Au printemps, les alternances gel-dégel peuvent provoquer des chocs thermiques. Nous protégeons nos oliviers avec un voile d’hivernage jusqu’aux Saints de Glace (mi-mai). Les variations brutales de température, fréquentes en avril, déclenchent parfois une chute préventive des feuilles les moins résistantes.
L’été apporte son lot de stress hydriques et thermiques. Les canicules de plus de 35°C pendant plusieurs jours consécutifs poussent l’olivier à perdre une partie de son feuillage pour limiter l’évapotranspiration. Nous installons alors des voiles d’ombrage aux heures les plus chaudes (12h-16h) et augmentons la fréquence d’arrosage sans pour autant détremper le substrat.
L’automne se caractérise souvent par des pluies abondantes après une période sèche. Ce changement brutal d’humidité peut provoquer l’éclatement des racines secondaires et une chute soudaine de feuilles. Nous protégeons nos oliviers en pot avec des soucoupes amovibles que nous retirons après chaque pluie.
L’hiver combine plusieurs stress : froid, manque de lumière et humidité excessive. En dessous de -5°C, l’olivier entre en dormance et peut perdre jusqu’à 40% de ses feuilles sans que cela soit alarmant. Nous rentrons nos oliviers en pot dans une pièce non chauffée mais hors gel (garage avec fenêtre, véranda froide) dès que les températures descendent durablement sous 0°C.

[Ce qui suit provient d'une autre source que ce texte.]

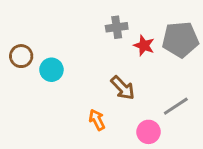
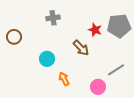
gray cross: (117, 27) -> (53, 18), moved
cyan circle: (51, 70) -> (47, 59), moved
brown arrow: (123, 88) -> (81, 48), moved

La surveillance météorologique fait partie intégrante de nos soins aux oliviers. Une application mobile nous alerte des épisodes extrêmes à venir, nous permettant d’adapter nos pratiques culturales en conséquence.
Après des années d’observation, nous avons constaté que les oliviers bien acclimatés supportent mieux les variations climatiques que ceux récemment transplantés ou stressés. La patience et la régularité des soins constituent les clés du succès avec cette essence méditerranéenne qui s’adapte progressivement à nos climats plus nordiques.